DESCRIPTION OF THE TASK: Reproduce the material below only from the line with "Съобщение до Диана Радославова К" to the line with "3380 0499 y", both included, keeping each line exact and dropping the pictures.

::: RECORD SET :::

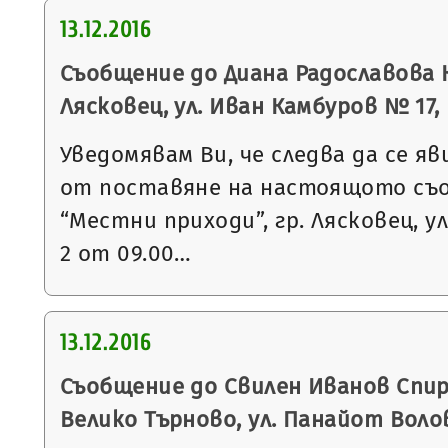
13.12.2016
Съобщение до Диана Радославова К
Лясковец, ул. Иван Камбуров № 17, вх
Уведомявам Ви, че следва да се яв
от поставяне на настоящото съ
“Местни приходи”, гр. Лясковец, ул
2 от 09.00…
13.12.2016
Съобщение до Свилен Иванов Спири
Велико Търново, ул. Панайот Воло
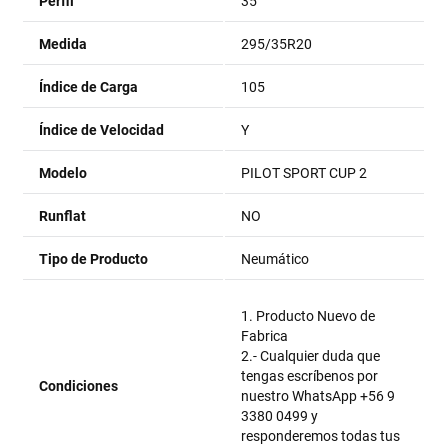
Perfil
35
Medida
295/35R20
Índice de Carga
105
Índice de Velocidad
Y
Modelo
PILOT SPORT CUP 2
Runflat
NO
Tipo de Producto
Neumático
1. Producto Nuevo de
Fabrica
2.- Cualquier duda que
tengas escríbenos por
Condiciones
nuestro WhatsApp +56 9
3380 0499 y
responderemos todas tus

:::

SOLUTION BELOW:
Съобщение до Диана Радославова К
Лясковец, ул. Иван Камбуров № 17, вх
Уведомявам Ви, че следва да се яв
от поставяне на настоящото съ
“Местни приходи”, гр. Лясковец, ул
2 от 09.00…
13.12.2016
Съобщение до Свилен Иванов Спири
Велико Търново, ул. Панайот Воло
Perfil
35
Medida
295/35R20
Índice de Carga
105
Índice de Velocidad
Y
Modelo
PILOT SPORT CUP 2
Runflat
NO
Tipo de Producto
Neumático
1. Producto Nuevo de
Fabrica
2.- Cualquier duda que
tengas escríbenos por
Condiciones
nuestro WhatsApp +56 9
3380 0499 y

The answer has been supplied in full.